Repetition, of course, is a key feature of poetry. Alliteration, assonance and rhyme are the repetition of particular phonemes (consonants and vowels) across a passage of text. Rhythm in poetry, or discourse in general, is the repetition of stress (of pitch, syllable length or volume) and the repetition of a particular time interval.
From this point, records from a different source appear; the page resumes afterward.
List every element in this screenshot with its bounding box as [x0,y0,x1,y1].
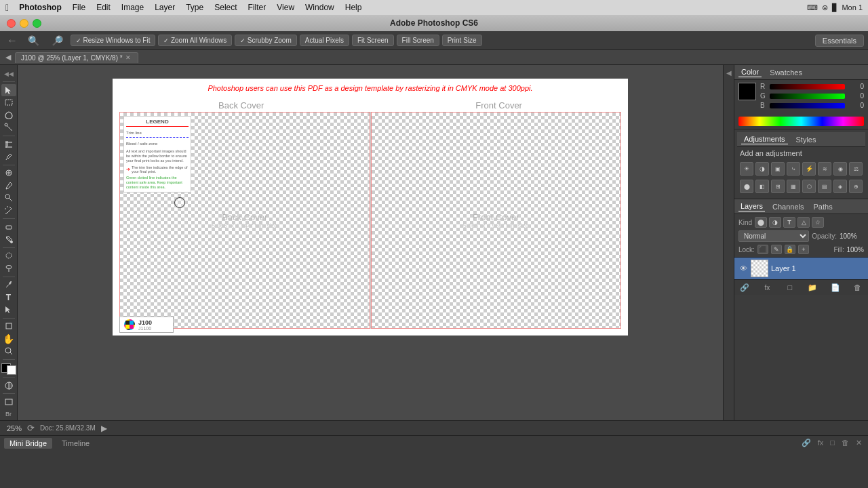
adj-threshold[interactable]: ▤ [818,180,831,193]
blend-mode-select[interactable]: Normal [738,230,809,242]
filter-smart-icon[interactable]: ☆ [812,217,824,228]
fit-screen-btn[interactable]: Fit Screen [352,35,394,46]
adj-brightness[interactable]: ☀ [740,162,753,176]
blur-tool[interactable] [1,250,16,262]
marquee-tool[interactable] [1,97,16,108]
swatches-tab[interactable]: Swatches [767,68,805,77]
close-button[interactable] [7,19,16,28]
delete-layer-icon[interactable]: 🗑 [852,282,864,293]
adj-gradient-map[interactable]: ▦ [787,180,800,193]
panel-toggle-btn[interactable]: ◀◀ [1,68,16,79]
lock-pos-icon[interactable]: ✎ [771,245,782,254]
menu-view[interactable]: View [272,2,299,13]
color-tab[interactable]: Color [738,67,762,77]
menu-layer[interactable]: Layer [150,2,180,13]
essentials-btn[interactable]: Essentials [815,35,864,47]
resize-windows-btn[interactable]: Resize Windows to Fit [71,35,155,46]
styles-tab[interactable]: Styles [793,135,819,144]
menu-photoshop[interactable]: Photoshop [14,2,66,13]
new-layer-icon[interactable]: 📄 [829,282,842,293]
mini-bridge-icon-4[interactable]: 🗑 [840,438,851,448]
path-selection-tool[interactable] [1,304,16,315]
adj-levels[interactable]: ▣ [771,162,785,176]
print-size-btn[interactable]: Print Size [442,35,482,46]
channels-tab[interactable]: Channels [770,202,806,211]
launch-bridge-btn[interactable]: Br [1,408,16,420]
paint-bucket-tool[interactable] [1,233,16,245]
layer-visibility-eye[interactable]: 👁 [738,264,748,273]
add-link-icon[interactable]: 🔗 [738,282,751,293]
menu-file[interactable]: File [68,2,90,13]
timeline-tab[interactable]: Timeline [56,438,95,449]
paths-tab[interactable]: Paths [812,202,835,211]
pen-tool[interactable] [1,279,16,290]
mini-bridge-close[interactable]: ✕ [854,438,864,448]
filter-adj-icon[interactable]: ◑ [769,217,781,228]
lock-all-icon[interactable]: 🔒 [785,245,795,254]
heal-tool[interactable] [1,167,16,178]
history-brush[interactable] [1,205,16,216]
lock-extra-icon[interactable]: + [798,245,809,254]
color-preview[interactable] [738,83,756,100]
r-slider[interactable] [770,84,845,89]
menu-select[interactable]: Select [210,2,241,13]
layers-tab[interactable]: Layers [738,201,765,211]
zoom-out-btn[interactable]: 🔎 [47,34,68,47]
filter-type-icon[interactable]: T [783,217,795,228]
dodge-tool[interactable] [1,262,16,274]
hand-tool[interactable]: ✋ [1,333,16,344]
select-tool[interactable] [1,84,16,96]
adj-vibrance[interactable]: ◉ [833,162,847,176]
canvas-area[interactable]: Photoshop users can use this PDF as a de… [18,65,723,420]
mini-bridge-icon-1[interactable]: 🔗 [800,438,813,448]
filter-pixel-icon[interactable]: ⬤ [755,217,767,228]
zoom-all-windows-btn[interactable]: Zoom All Windows [158,35,232,46]
new-group-icon[interactable]: 📁 [806,282,818,293]
adj-channel-mixer[interactable]: ⊞ [771,180,785,193]
quick-mask-btn[interactable] [1,380,16,391]
adj-posterize[interactable]: ◈ [833,180,847,193]
crop-tool[interactable] [1,138,16,150]
menu-help[interactable]: Help [340,2,367,13]
adj-color-balance[interactable]: ⚖ [849,162,863,176]
scrubby-zoom-btn[interactable]: Scrubby Zoom [235,35,297,46]
menu-filter[interactable]: Filter [243,2,271,13]
maximize-button[interactable] [33,19,41,28]
b-slider[interactable] [770,103,845,108]
menu-image[interactable]: Image [117,2,149,13]
menu-edit[interactable]: Edit [92,2,115,13]
lasso-tool[interactable] [1,109,16,121]
mini-bridge-icon-2[interactable]: fx [816,438,826,448]
clone-tool[interactable] [1,192,16,203]
color-spectrum[interactable] [738,117,864,126]
adjustments-tab[interactable]: Adjustments [741,134,788,144]
adj-invert[interactable]: ⊕ [849,180,863,193]
lock-pixels-icon[interactable]: ⬛ [757,245,768,254]
menu-type[interactable]: Type [181,2,208,13]
adj-hsl[interactable]: ≋ [818,162,831,176]
filter-shape-icon[interactable]: △ [797,217,810,228]
text-tool[interactable]: T [1,291,16,303]
adj-selective-color[interactable]: ⬡ [802,180,816,193]
fx-icon[interactable]: fx [761,282,773,293]
shape-tool[interactable] [1,320,16,331]
fill-screen-btn[interactable]: Fill Screen [397,35,439,46]
mini-bridge-icon-3[interactable]: □ [828,438,837,448]
zoom-tool[interactable] [1,345,16,357]
doc-tab-close[interactable]: ✕ [125,54,131,61]
mini-bridge-tab[interactable]: Mini Bridge [4,438,52,449]
panel-collapse-btn[interactable]: ◀ [723,65,734,420]
doc-tab[interactable]: J100 @ 25% (Layer 1, CMYK/8) * ✕ [15,52,138,63]
adj-exposure[interactable]: ⚡ [802,162,816,176]
adj-contrast[interactable]: ◑ [755,162,769,176]
screen-mode-btn[interactable] [1,396,16,407]
adj-photo-filter[interactable]: ◧ [755,180,769,193]
actual-pixels-btn[interactable]: Actual Pixels [300,35,349,46]
layer-1-item[interactable]: 👁 Layer 1 [734,258,868,279]
fg-bg-color[interactable] [1,363,16,375]
eyedropper-tool[interactable] [1,150,16,162]
magic-wand-tool[interactable] [1,122,16,134]
zoom-in-btn[interactable]: 🔍 [23,34,44,47]
g-slider[interactable] [770,94,845,99]
minimize-button[interactable] [20,19,28,28]
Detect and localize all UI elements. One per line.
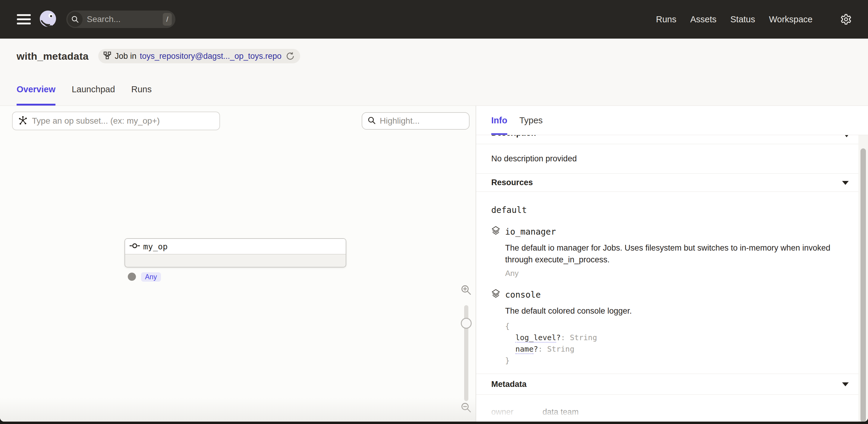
- resource-type: Any: [505, 269, 858, 278]
- resource-name: console: [505, 290, 541, 300]
- job-location-badge: Job in toys_repository@dagst..._op_toys.…: [98, 49, 300, 63]
- tab-runs[interactable]: Runs: [131, 85, 152, 105]
- nav-status[interactable]: Status: [730, 14, 755, 24]
- tab-overview[interactable]: Overview: [17, 85, 56, 105]
- resource-config-schema: { log_level?: String name?: String }: [505, 321, 858, 366]
- config-field: log_level?: String: [505, 332, 858, 343]
- repo-link[interactable]: toys_repository@dagst..._op_toys.repo: [140, 52, 281, 61]
- metadata-key: owner: [491, 407, 542, 417]
- main-content: my_op Any: [0, 106, 868, 422]
- reload-repo-icon[interactable]: [286, 52, 295, 61]
- resources-content: default io_manager: [476, 192, 858, 366]
- highlight-filter: [362, 112, 470, 130]
- op-output-handle[interactable]: [128, 273, 136, 281]
- resource-group-name: default: [491, 205, 858, 215]
- nav-assets[interactable]: Assets: [690, 14, 716, 24]
- highlight-search-icon: [367, 116, 376, 126]
- op-output-type-tag[interactable]: Any: [141, 272, 161, 282]
- section-header-description[interactable]: Description: [476, 135, 858, 144]
- zoom-in-icon[interactable]: [461, 284, 472, 296]
- title-row: with_metadata Job in toys_repository@dag…: [17, 49, 300, 63]
- dagster-app: / Runs Assets Status Workspace with_meta…: [0, 0, 868, 424]
- zoom-out-icon[interactable]: [461, 402, 472, 414]
- top-nav-bar: / Runs Assets Status Workspace: [0, 0, 868, 39]
- metadata-row: owner data team: [491, 407, 858, 417]
- global-search-input[interactable]: [87, 14, 163, 24]
- top-nav-links: Runs Assets Status Workspace: [656, 13, 852, 26]
- panel-tab-types[interactable]: Types: [519, 106, 542, 135]
- search-shortcut-key: /: [163, 13, 172, 26]
- panel-scrollbar-thumb[interactable]: [861, 148, 866, 422]
- resource-description: The default io manager for Jobs. Uses fi…: [505, 242, 858, 266]
- resource-description: The default colored console logger.: [505, 305, 858, 317]
- menu-icon[interactable]: [17, 14, 31, 24]
- details-panel: Info Types Description No description pr…: [476, 106, 868, 422]
- config-close-brace: }: [505, 355, 858, 366]
- description-body: No description provided: [476, 144, 858, 174]
- page-header: with_metadata Job in toys_repository@dag…: [0, 39, 868, 106]
- panel-tabs: Info Types: [476, 106, 868, 135]
- op-node-name: my_op: [143, 242, 167, 251]
- global-search[interactable]: /: [66, 10, 176, 28]
- caret-down-icon: [844, 135, 849, 137]
- settings-gear-icon[interactable]: [840, 13, 852, 26]
- resource-item-io-manager: io_manager The default io manager for Jo…: [491, 226, 858, 278]
- op-graph-canvas[interactable]: my_op Any: [0, 106, 476, 422]
- nav-workspace[interactable]: Workspace: [769, 14, 812, 24]
- metadata-table: owner data team link https://dagster.io: [476, 395, 858, 422]
- tab-launchpad[interactable]: Launchpad: [72, 85, 115, 105]
- op-node-my-op[interactable]: my_op: [124, 238, 346, 268]
- job-graph-icon: [103, 51, 112, 61]
- op-selector-icon: [18, 116, 28, 126]
- section-header-resources[interactable]: Resources: [476, 174, 858, 192]
- op-subset-filter: [12, 112, 220, 130]
- resource-name: io_manager: [505, 227, 556, 237]
- metadata-value: data team: [542, 407, 579, 417]
- section-header-metadata[interactable]: Metadata: [476, 374, 858, 395]
- page-tabs: Overview Launchpad Runs: [17, 85, 152, 105]
- content-sheet: with_metadata Job in toys_repository@dag…: [0, 39, 868, 422]
- panel-tab-info[interactable]: Info: [491, 106, 507, 135]
- resource-item-console: console The default colored console logg…: [491, 289, 858, 366]
- config-field: name?: String: [505, 343, 858, 355]
- op-subset-input[interactable]: [32, 116, 214, 126]
- no-description-text: No description provided: [491, 154, 577, 163]
- caret-down-icon: [842, 181, 849, 185]
- nav-runs[interactable]: Runs: [656, 14, 677, 24]
- description-heading: Description: [491, 135, 536, 138]
- zoom-slider-knob[interactable]: [461, 318, 472, 329]
- resource-layers-icon: [491, 226, 500, 237]
- highlight-input[interactable]: [380, 116, 464, 126]
- page-title: with_metadata: [17, 50, 89, 62]
- job-badge-prefix: Job in: [115, 52, 136, 61]
- caret-down-icon: [842, 383, 849, 386]
- config-open-brace: {: [505, 321, 858, 332]
- resources-heading: Resources: [491, 178, 533, 187]
- panel-scrollbar: [858, 135, 868, 422]
- panel-scroll-area: Description No description provided Reso…: [476, 135, 858, 422]
- op-icon: [129, 242, 140, 251]
- dagster-logo[interactable]: [38, 9, 58, 29]
- search-icon: [67, 12, 83, 27]
- metadata-heading: Metadata: [491, 380, 527, 389]
- resource-layers-icon: [491, 289, 500, 300]
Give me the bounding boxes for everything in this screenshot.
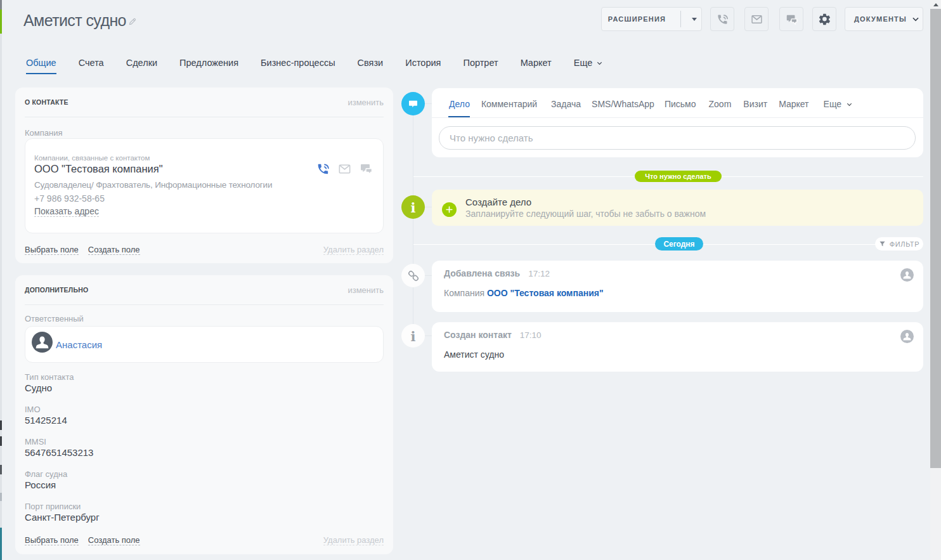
tab-label: Бизнес-процессы [261,58,335,68]
tab-svyazi[interactable]: Связи [358,58,384,74]
entry-header: Создан контакт 17:10 [444,330,914,340]
delete-section-link[interactable]: Удалить раздел [323,245,384,255]
divider [25,304,384,305]
tab-predlozheniya[interactable]: Предложения [179,58,238,74]
left-menu-edge [0,0,2,560]
svg-text:i: i [411,329,416,344]
entry-time: 17:10 [520,330,542,340]
divider [432,117,923,118]
chat-icon[interactable] [359,162,373,176]
settings-button[interactable] [812,7,836,31]
tab-scheta[interactable]: Счета [79,58,104,74]
quick-task-button[interactable]: Что нужно сделать [635,171,722,182]
tl-tab-kommentarij[interactable]: Комментарий [481,99,537,109]
chevron-down-icon [846,99,853,109]
tab-label: Маркет [779,99,808,109]
tl-tab-sms[interactable]: SMS/WhatsApp [592,99,654,109]
edit-link[interactable]: изменить [347,98,384,107]
additional-card: ДОПОЛНИТЕЛЬНО изменить Ответственный Ана… [15,275,393,554]
tl-tab-pismo[interactable]: Письмо [665,99,696,109]
tab-label: Связи [358,58,384,68]
documents-label: ДОКУМЕНТЫ [854,15,907,23]
tab-label: Письмо [665,99,696,109]
mail-button[interactable] [744,7,769,31]
tl-tab-market[interactable]: Маркет [779,99,808,109]
todo-input[interactable]: Что нужно сделать [439,126,916,150]
delete-section-link[interactable]: Удалить раздел [323,535,384,545]
tab-market[interactable]: Маркет [521,58,552,74]
company-contact-icons [316,162,373,176]
tab-label: Общие [26,58,56,68]
timeline-connector [424,335,432,336]
show-address-link[interactable]: Показать адрес [34,206,99,217]
tab-obschie[interactable]: Общие [26,58,56,74]
tab-label: Zoom [709,99,732,109]
filter-label: ФИЛЬТР [890,240,919,248]
tab-label: Маркет [521,58,552,68]
timeline-info-icon: i [401,195,425,219]
field-links-row: Выбрать поле Создать поле Удалить раздел [25,535,384,545]
show-address-row: Показать адрес [34,204,372,217]
menu-edge-segment [0,528,2,560]
today-badge[interactable]: Сегодня [655,237,703,251]
chat-button[interactable] [779,7,803,31]
tab-biznes-processy[interactable]: Бизнес-процессы [261,58,335,74]
section-title: О КОНТАКТЕ [25,98,68,106]
tab-sdelki[interactable]: Сделки [126,58,157,74]
responsible-name-link[interactable]: Анастасия [56,339,102,350]
documents-button[interactable]: ДОКУМЕНТЫ [845,7,923,31]
menu-edge-segment [0,436,2,446]
divider [25,117,384,117]
entry-body: Аметист судно [444,349,504,360]
page-title: Аметист судно [23,11,126,30]
tab-istoriya[interactable]: История [405,58,441,74]
svg-text:i: i [411,200,416,216]
field-label: Тип контакта [25,372,384,382]
company-field-label: Компания [25,128,384,138]
scrollbar-up-arrow[interactable] [930,0,941,9]
company-industry: Судовладелец/ Фрахтователь, Информационн… [34,180,372,190]
tab-label: Портрет [463,58,498,68]
field-links-row: Выбрать поле Создать поле Удалить раздел [25,245,384,255]
tab-portret[interactable]: Портрет [463,58,498,74]
select-field-link[interactable]: Выбрать поле [25,245,79,255]
about-contact-card: О КОНТАКТЕ изменить Компания Компании, с… [15,88,393,263]
gear-icon [818,13,831,26]
create-field-link[interactable]: Создать поле [88,245,140,255]
create-field-link[interactable]: Создать поле [88,535,140,545]
timeline-connector [424,207,432,207]
edit-link[interactable]: изменить [347,285,384,295]
hint-title: Создайте дело [465,197,706,207]
section-title: ДОПОЛНИТЕЛЬНО [25,286,88,294]
tl-tab-zoom[interactable]: Zoom [709,99,732,109]
tl-tab-delo[interactable]: Дело [449,99,470,109]
phone-icon[interactable] [316,162,330,176]
field-group: MMSI 5647651453213 [25,437,384,458]
tab-label: Визит [743,99,767,109]
company-link[interactable]: ООО "Тестовая компания" [487,288,604,298]
plus-icon[interactable] [442,202,457,217]
mail-icon[interactable] [337,162,352,176]
scrollbar[interactable] [930,0,941,560]
funnel-icon [879,240,886,247]
select-field-link[interactable]: Выбрать поле [25,535,79,545]
tl-tab-esche[interactable]: Еще [824,99,853,109]
tab-esche[interactable]: Еще [574,58,604,74]
avatar [32,332,53,353]
field-value: Россия [25,479,384,490]
dropdown-triangle-icon [692,18,697,21]
tl-tab-zadacha[interactable]: Задача [551,99,581,109]
divider [680,11,681,27]
company-phone: +7 986 932-58-65 [34,193,372,204]
scrollbar-thumb[interactable] [930,9,941,468]
timeline-connector [424,275,432,276]
filter-button[interactable]: ФИЛЬТР [875,237,923,251]
extensions-button[interactable]: РАСШИРЕНИЯ [601,7,702,31]
tl-tab-vizit[interactable]: Визит [743,99,767,109]
tab-label: SMS/WhatsApp [592,99,654,109]
timeline-chat-bubble-icon [401,92,425,115]
timeline-connector [424,103,432,104]
phone-icon [716,13,729,26]
call-button[interactable] [710,7,734,31]
edit-pencil-icon[interactable] [128,17,138,27]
In Berowne’s monologue from Shakespeare’s Love’s Labour’s Lost, for example, the triplet rhythm and terminal rhyme (rather aptly) create sweet, heavenly music:

“For valour, is not love a Hercules,
Still climbing trees in the Hesperides?”

But repetition in poetry goes beyond rhythm and rhyme.

Linguistic anthropologist James Fox describes linguistic parallelism as “the common tendency to resort to pairing words and phrases to provide emphasis, authority or significance to an expression of ideas” (Fox, 2014). First described in 1753 by Robert Lowth, a Bishop and Oxford Professor with a penchant for Hebrew poetry, “parallelism” refers most broadly to the repetition of phonemes, words, phrases, syntactic structures or semantic concepts across (at least two) lines of texts.

It is a particularly common feature of biblical language, for example. Take Psalm 54:

“O God, save me by your name,
and vindicate me by your might.”

And in Footnote to Howl, Beat poet Allen Ginsberg (like some screaming Walt Whitman) echoes, and deliberately subverts, such religious parallelism:

Holy the groaning saxophone! Holy the bop apocalypse! Holy the jazzbands marijuana hipsters peace peyote pipes & drums!”

Researchers have found parallelism has been found to be a common feature of poetic, religious and ceremonial language across the world – from Mandarin to the Finno-Ugric family – as well as across the ages (the first recorded example is a cuneiform tablet dating back to 1750 BC). It is so ubiquitous that prominent Russian linguist Roman Jakobson spent much of his career studying it.

But parallelism is not constrained to poetical texts. For the great political speakers, repetition is a powerful rhetorical device – and Winston Churchill, for example, knew it:

We shall fight in France.
We shall fight on the seas and oceans.
We shall fight with growing confidence, and growing strength in the air!”

Repetition and parallelism can be found in the pop music charts too too. For example, there’s a reason the first line of The Troggs’ classic Love is All Around (made famous by Wet, Wet, Wet in the movie Four Weddings and a Funeral) is so memorable:

I feel it in my fingers, I feel it in my toes.”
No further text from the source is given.